Renewables are less responsible for declining coal, but will play a larger role in the coming decades. The EIA estimates that non-hydro renewables, led by wind, will grow to 9 percent of total generation by 2035.
That figure will be far higher in areas with aggressive renewable portfolio standards, such as California. There are 30 states with RPSs in place and another seven states with voluntary renewable generation goals.
“There’s no way a renewable can compete against natural gas, but you can compete against retail electricity,” David Crane, CEO of NRG Energy, told the audience at the 2012 Bloomberg New Energy Finance Summit. Crane noted that in regions with fairly high electricity rates, distributed solar, which NRG is invested in, makes a lot of sense.
He also noted that the best scenario for the utility industry is to have a robust mix, rather than for coal to continually to be replaced solely by natural gas. “No one is less enthusiastic about the shale gas revolution than utility CEOs,” he said. “Multi-fuel is the best way to go.”
Although coal is being replaced by natural gas, it is actually not the bulk of generation being taken offline. According to the EIA, “The sum of all coal-fired capacity that was retired in the past decade amounts to only 3 percent of total coal-fired capacity for 2010.”
Most generator retirements in the past decade have been older natural gas-fired power plants. The older gas plants made up 64 percent of power plants that were retired in the past decade, with gas making up 81 percent of total new generation capacity.
Although gas is the main story line in declining coal, the issues of increasing efficiencies in the power delivery system and increased use of renewables are also other factors.
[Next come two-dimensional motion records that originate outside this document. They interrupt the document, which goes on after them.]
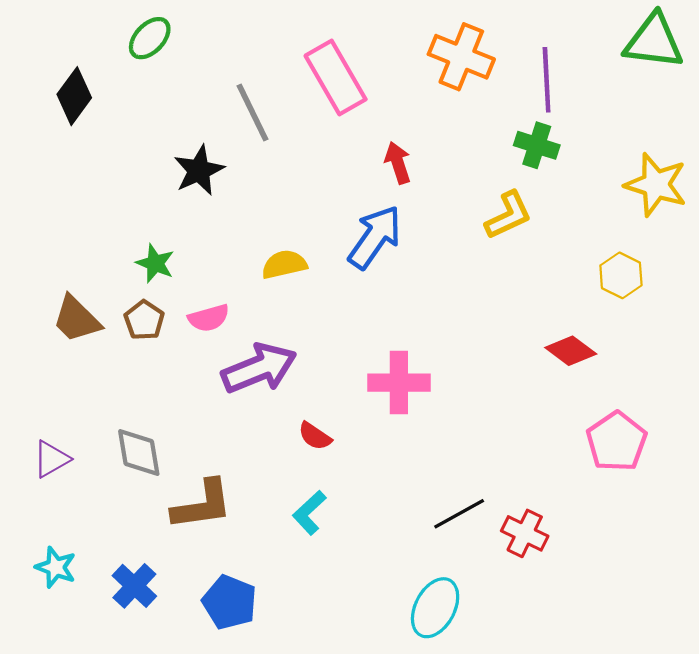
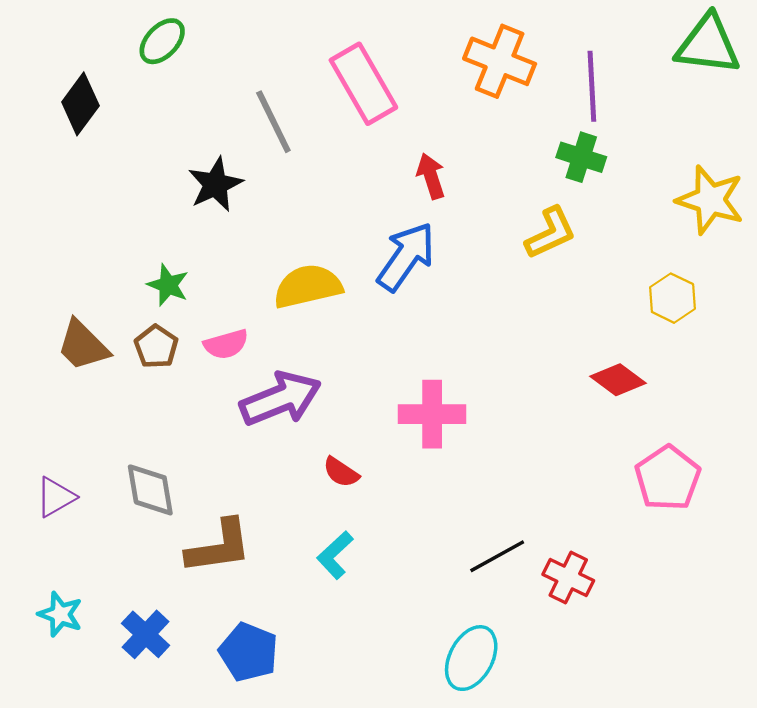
yellow semicircle: (284, 264) -> (308, 286), size x1.4

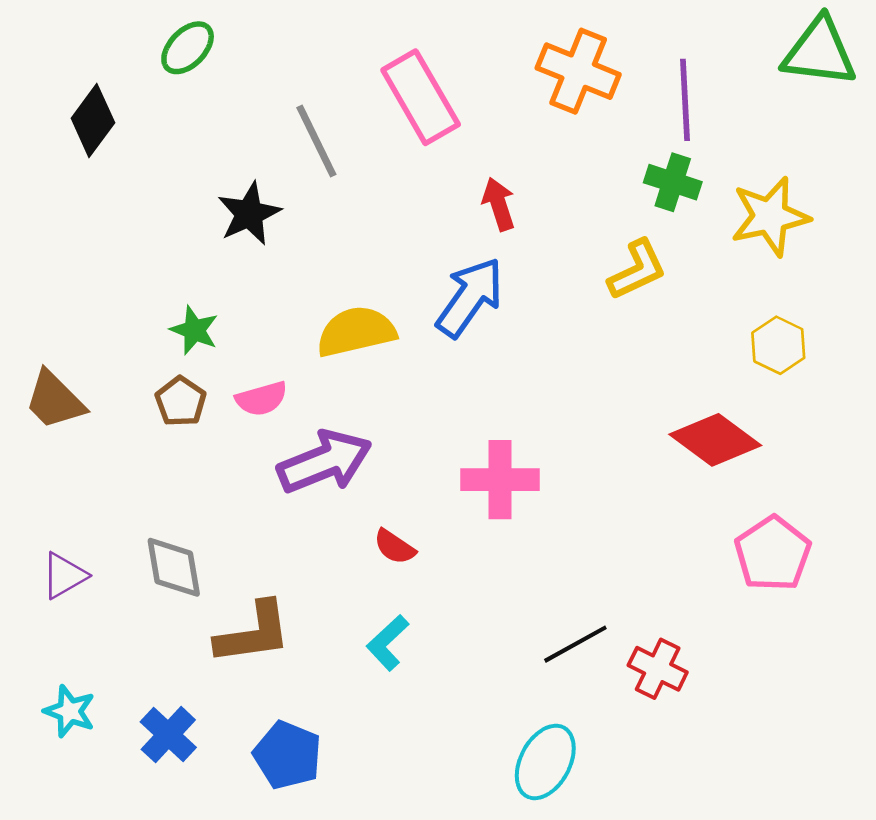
yellow star: (710, 200) -> (770, 216), moved, turned -30
brown trapezoid: (83, 345) -> (55, 400), moved
red diamond: (618, 380) -> (715, 440), size x1.4

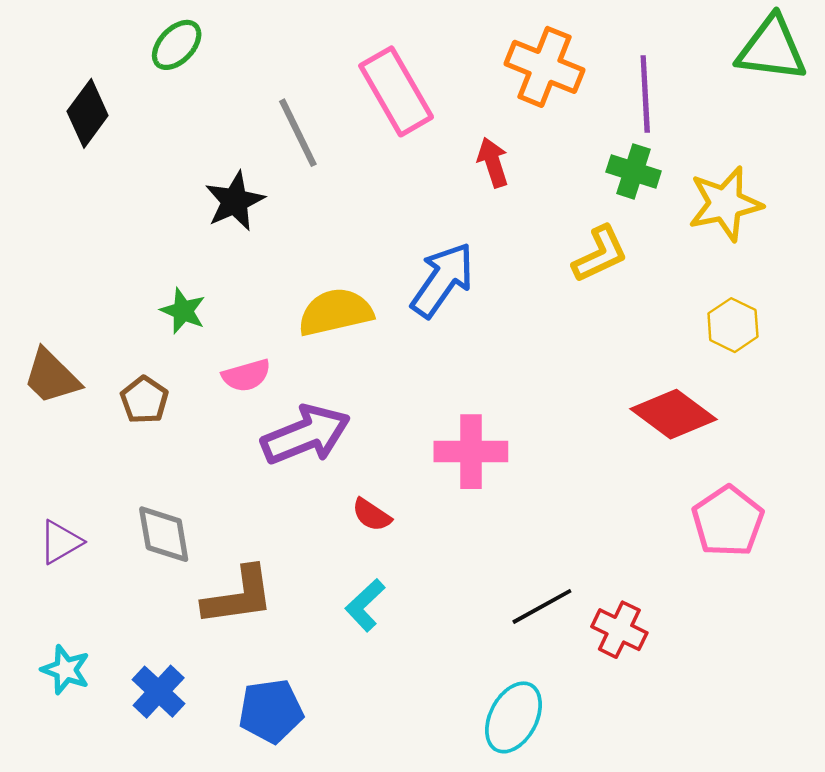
red arrow: (499, 204) -> (493, 162), moved
brown pentagon: (181, 401) -> (144, 400), moved
blue pentagon: (288, 755) -> (271, 711), turned -30

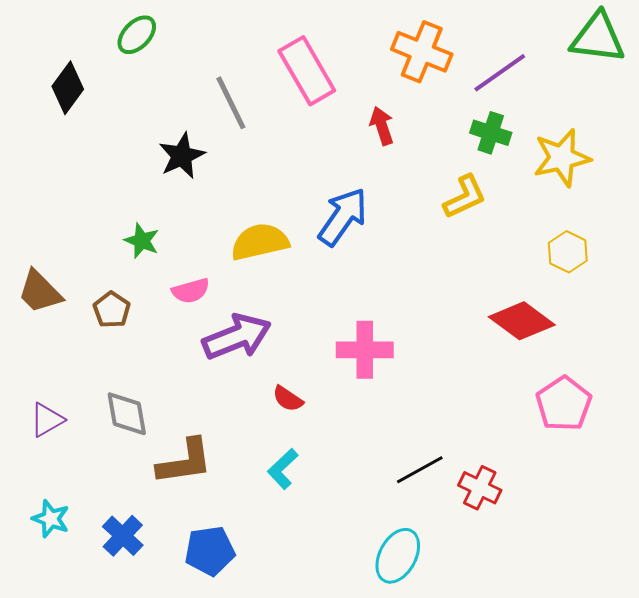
purple line: (645, 94) -> (500, 73), turned 58

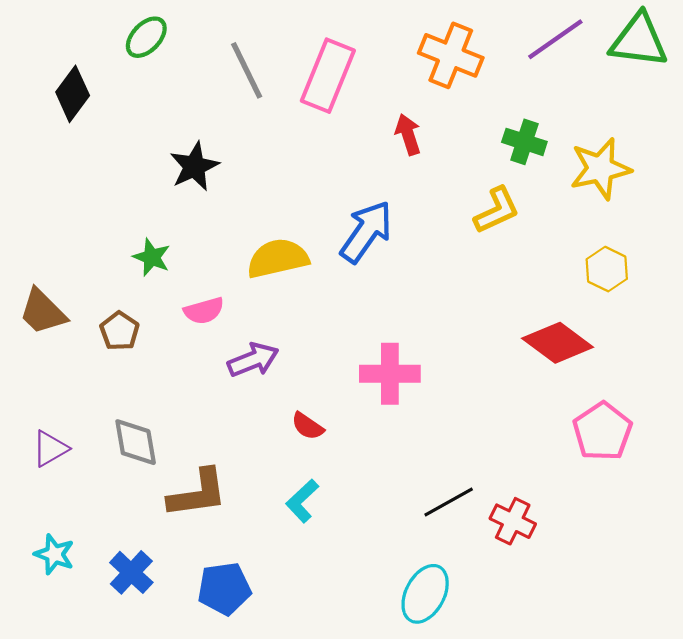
pink rectangle: (307, 71) -> (328, 76), turned 52
purple line: (500, 73) -> (555, 39), moved
gray line: (231, 103) -> (247, 70), moved
purple arrow: (237, 337) -> (253, 360), size x0.7

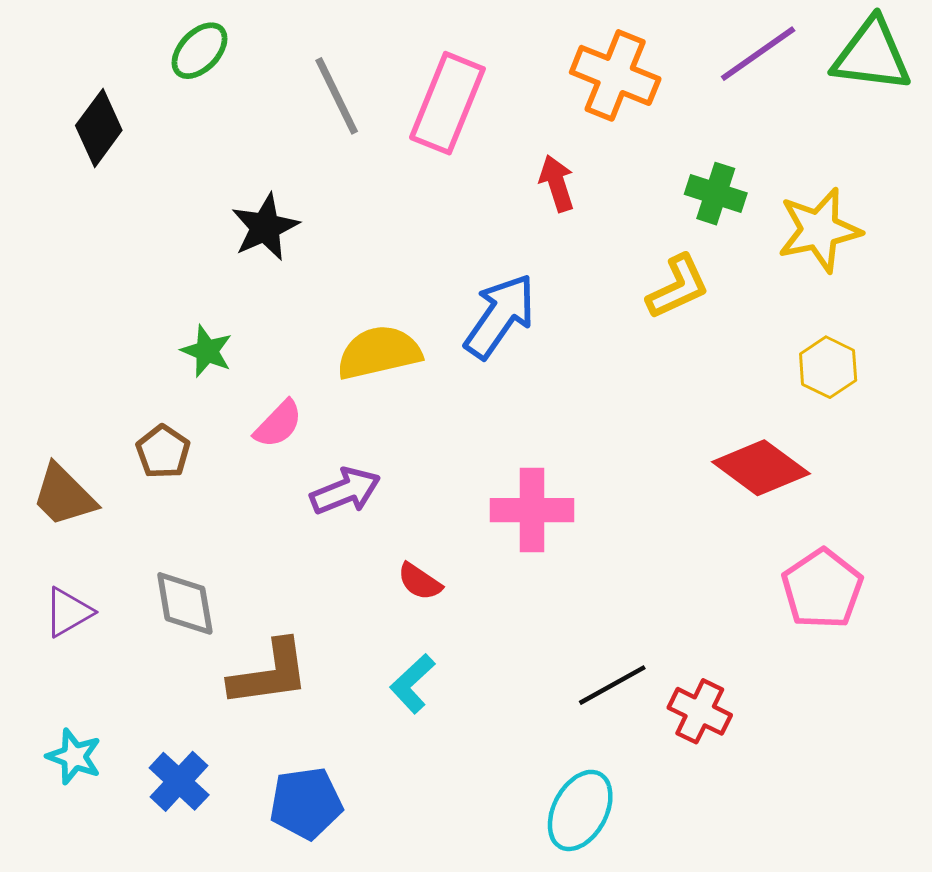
pink semicircle: (204, 311) -> (278, 424), turned -30
brown trapezoid: (43, 312) -> (64, 495), moved

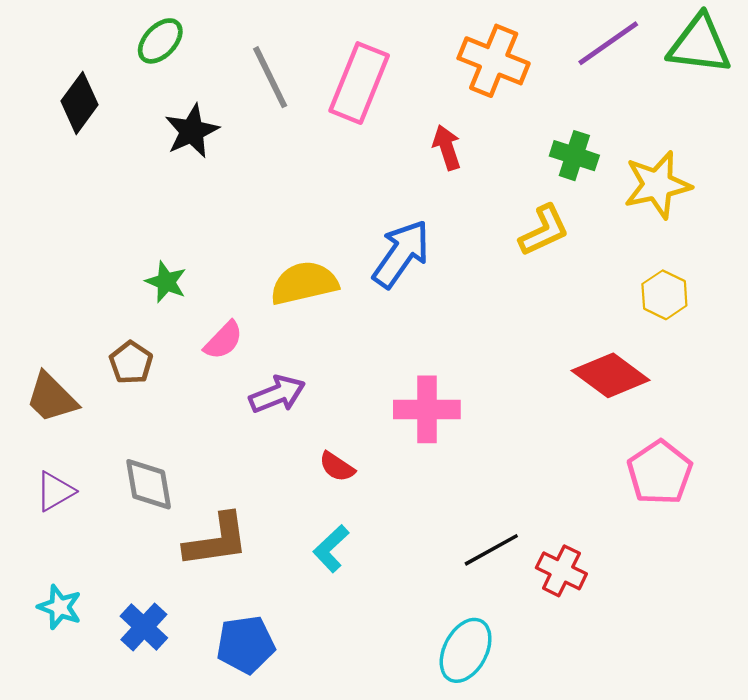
black star: (265, 227) -> (192, 131), moved

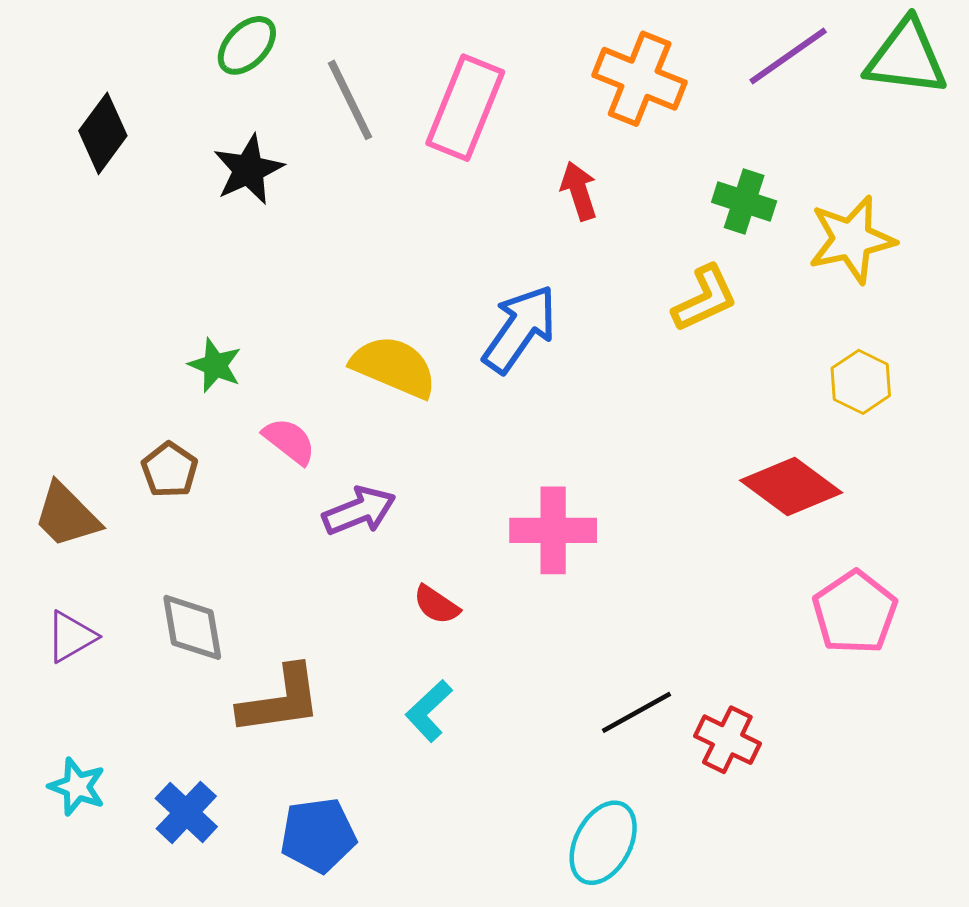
green ellipse: (160, 41) -> (247, 45), moved
yellow semicircle: (304, 283) -> (394, 367), turned 36
pink semicircle: (223, 340) -> (289, 441), turned -96

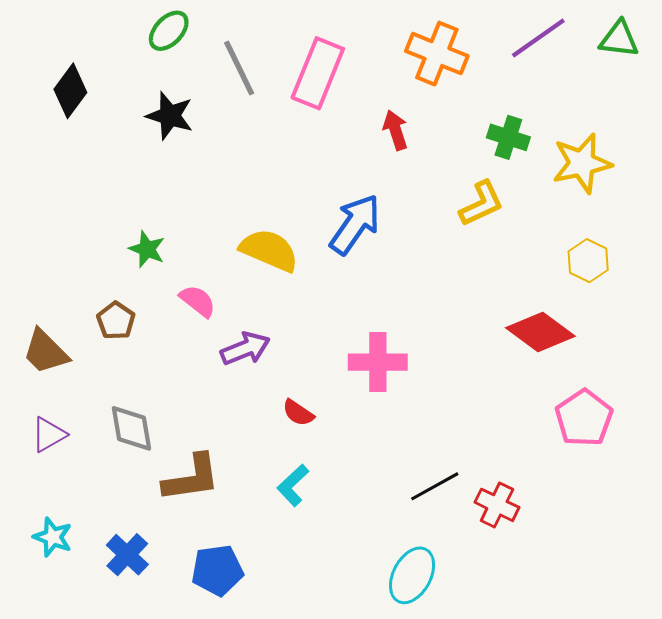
green triangle: (906, 58) -> (619, 39), size x0.7
black star: (248, 170) -> (170, 116), turned -30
Oklahoma Gas & Electric, for example, is delaying new generation through peak reduction programs.
Crane said that the latest gas-fired power plants are more expensive than they used to be and there is far more space for creative financing in distributed solar. He noted that utilities have to really get the numbers right when they’re doing large projects, such as new power plants, but when it comes to renewables, “You can afford to make mistakes when you’re doing things on a distributed basis.”
Even with cheap natural gas, he saw that the new energy mix could lean far more towards renewables with the right market mechanisms, such as what Clean Power Finance is doing. “There’s a very high priority on creative financing,” Crane said at the BNEF Summit. “Financiers have a lot to answer to for their general lack of creativity.”